- _WHAT THIS TASK INVOLVES_:
Your answer should consist of each line below that contains the string "prácticas".

- _EXTRACTED RECORDS_:
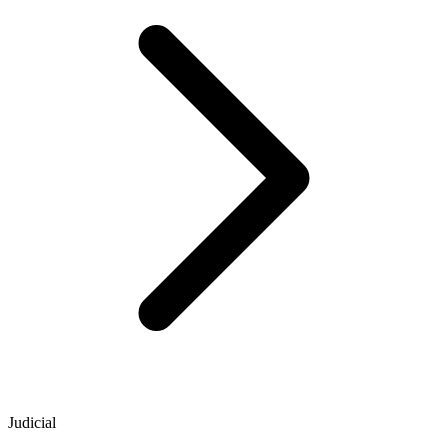
Judicial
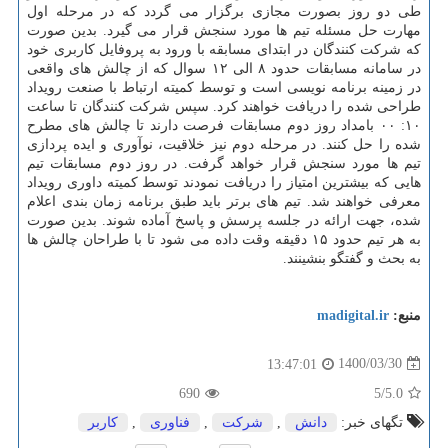
طی دو روز بصورت مجازی برگزار می گردد که در مرحله اول
مهارت حل مسئله تیم ها مورد سنجش قرار می گیرد. بدین صورت
که شرکت کنندگان در ابتدای مسابقه با ورود به پروفایل کاربری خود
در سامانه مسابقات حدود ۸ الی ۱۲ سوال که از چالش های واقعی
در زمینه برنامه نویسی است و توسط کمیته ارتباط با صنعت رویداد
طراحی شده را دریافت خواهند کرد. سپس شرکت کنندگان تا ساعت
۱۰: ۰۰ بامداد روز دوم مسابقات فرصت دارند تا چالش های مطرح
شده را حل کنند. در مرحله دوم نیز خلاقیت، نوآوری و ایده پردازی
تیم ها مورد سنجش قرار خواهد گرفت. در روز دوم مسابقات تیم
هایی که بیشترین امتیاز را دریافت نمودند توسط کمیته داوری رویداد
معرفی خواهند شد. تیم های برتر باید طبق برنامه زمان بندی اعلام
شده، جهت ارائه در جلسه پرسش و پاسخ آماده شوند. بدین صورت
به هر تیم حدود ۱۵ دقیقه وقت داده می شود تا با طراحان چالش ها
به بحث و گفتگو بنشینند.
منبع:
madigital.ir
1400/03/30
13:47:01
690
/5
5.0
تگهای خبر:
دانش
,
شركت
,
فناوری
,
كاربر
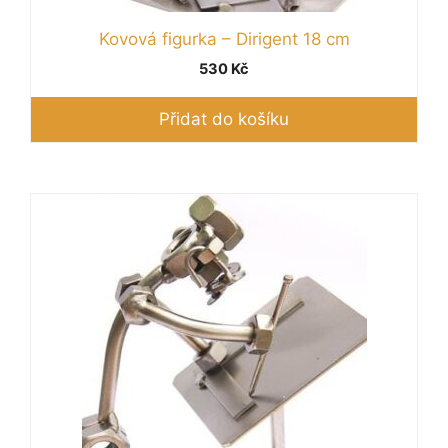
Kovová figurka – Dirigent 18 cm
530
Kč
Přidat do košíku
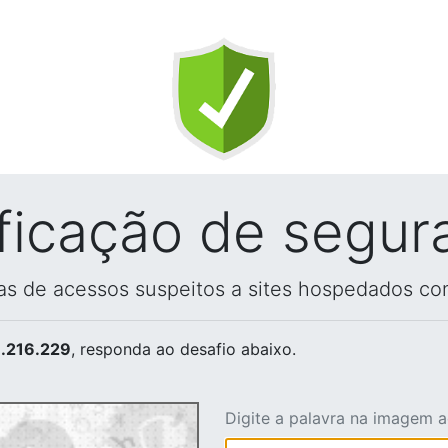
ificação de segur
vas de acessos suspeitos a sites hospedados co
.216.229
, responda ao desafio abaixo.
Digite a palavra na imagem 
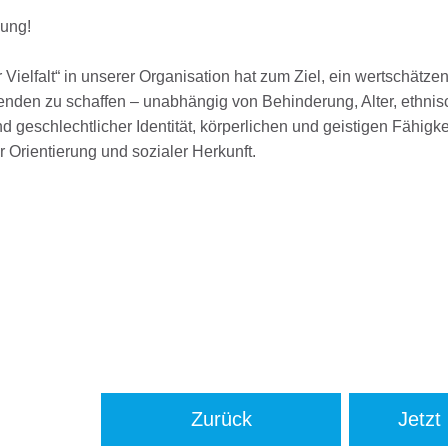
bung!
Vielfalt“ in unserer Organisation hat zum Ziel, ein wertschätze
itenden zu schaffen – unabhängig von Behinderung, Alter, ethnis
d geschlechtlicher Identität, körperlichen und geistigen Fähigke
 Orientierung und sozialer Herkunft.
Zurück
Jetzt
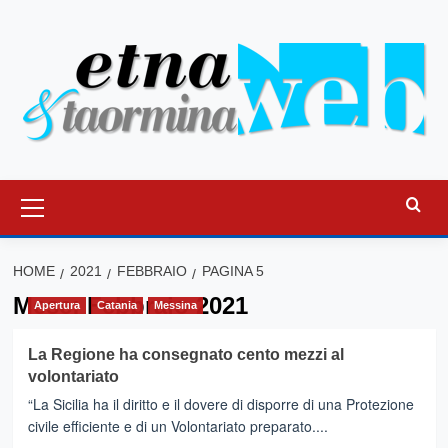
Vai
al
contenuto
Menu
principale
HOME
2021
FEBBRAIO
PAGINA 5
Mese:
Febbraio 2021
Apertura
Catania
Messina
La Regione ha consegnato cento mezzi al
volontariato
“La Sicilia ha il diritto e il dovere di disporre di una Protezione
civile efficiente e di un Volontariato preparato....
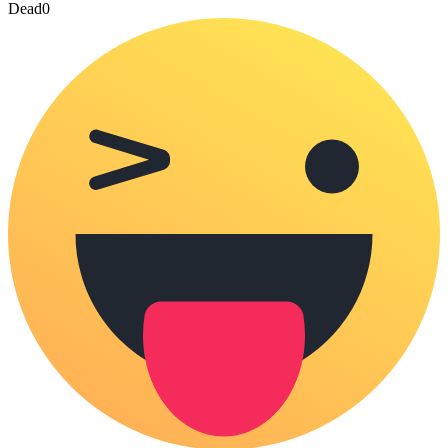
Dead
0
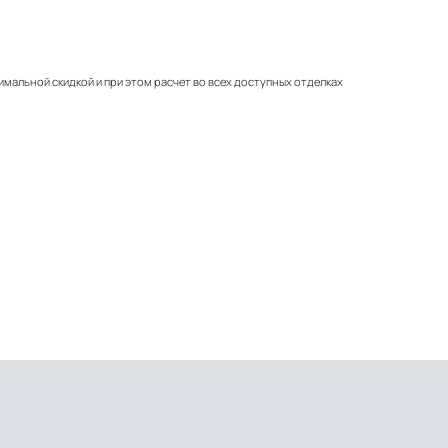
имальной скидкой и при этом расчет во всех доступных отделках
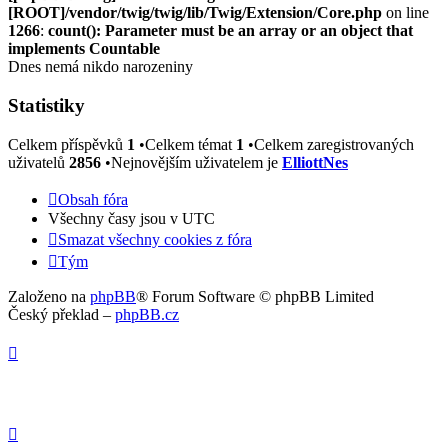
[ROOT]/vendor/twig/twig/lib/Twig/Extension/Core.php
on line
1266
:
count(): Parameter must be an array or an object that
implements Countable
Dnes nemá nikdo narozeniny
Statistiky
Celkem příspěvků
1
•Celkem témat
1
•Celkem zaregistrovaných
uživatelů
2856
•Nejnovějším uživatelem je
ElliottNes
Obsah fóra
Všechny časy jsou v
UTC
Smazat všechny cookies z fóra
Tým
Založeno na
phpBB
® Forum Software © phpBB Limited
Český překlad –
phpBB.cz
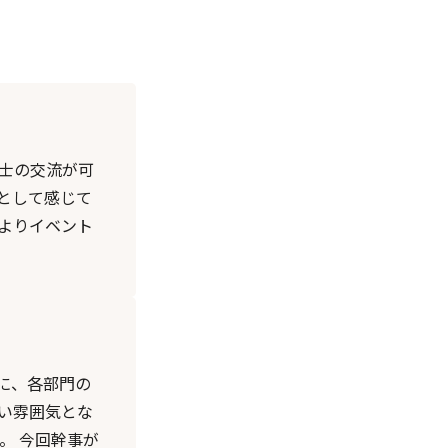
士の交流が可
として感じて
よりイベント
に、各部門の
い雰囲気とな
。 今回幹事が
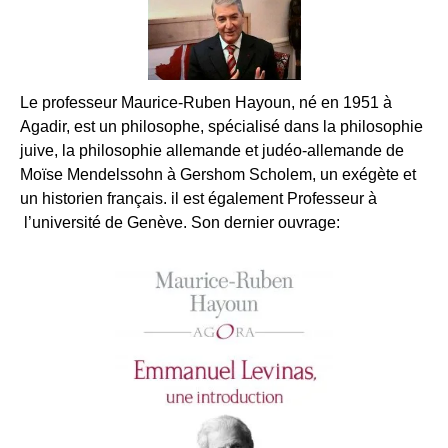
Le professeur Maurice-Ruben Hayoun, né en 1951 à
Agadir, est un philosophe, spécialisé dans la philosophie
juive, la philosophie allemande et judéo-allemande de
Moïse Mendelssohn à Gershom Scholem, un exégète et
un historien français. il est également Professeur à
l’université de Genève. Son dernier ouvrage:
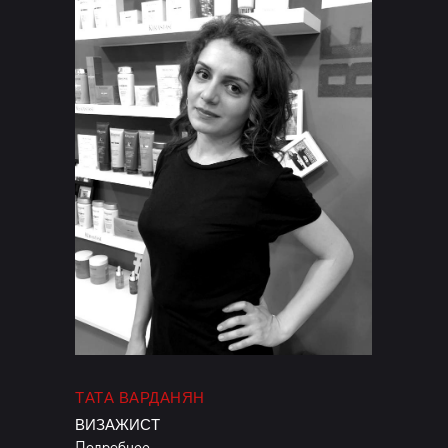
ТАТА ВАРДАНЯН
ВИЗАЖИСТ
Подробнее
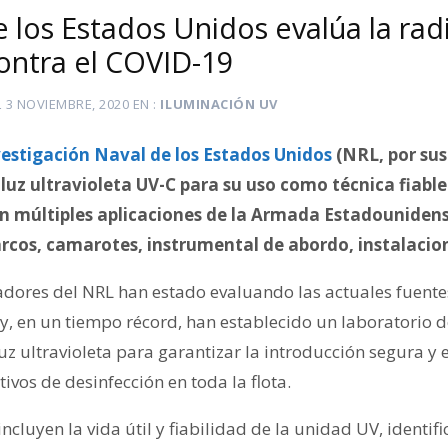
 los Estados Unidos evalúa la rad
contra el COVID-19
L
3 NOVIEMBRE, 2020
EN
ILUMINACIÓN UV
vestigación Naval de los Estados Unidos
(NRL, por sus 
 luz ultravioleta UV-C para su uso como técnica fiabl
n múltiples aplicaciones de la Armada Estadounidens
cos, camarotes, instrumental de abordo, instalacione
igadores del NRL han estado evaluando las actuales fuent
 y, en un tiempo récord, han establecido un laboratorio 
luz ultravioleta para garantizar la introducción segura y
tivos de desinfección en toda la flota.
ncluyen la vida útil y fiabilidad de la unidad UV, identi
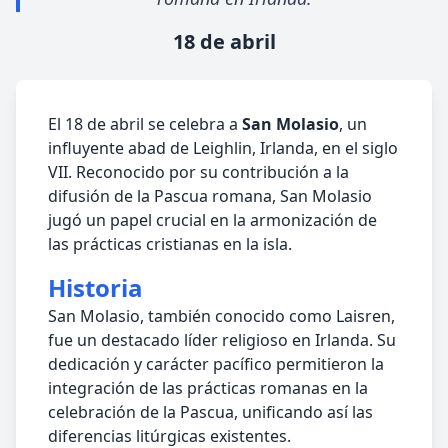
18 de abril
El 18 de abril se celebra a
San Molasio
, un
influyente abad de Leighlin, Irlanda, en el siglo
VII. Reconocido por su contribución a la
difusión de la Pascua romana, San Molasio
jugó un papel crucial en la armonización de
las prácticas cristianas en la isla.
Historia
San Molasio, también conocido como Laisren,
fue un destacado líder religioso en Irlanda. Su
dedicación y carácter pacífico permitieron la
integración de las prácticas romanas en la
celebración de la Pascua, unificando así las
diferencias litúrgicas existentes.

- _SOLUTION TO THIS PROBLEM_:
las prácticas cristianas en la isla.
integración de las prácticas romanas en la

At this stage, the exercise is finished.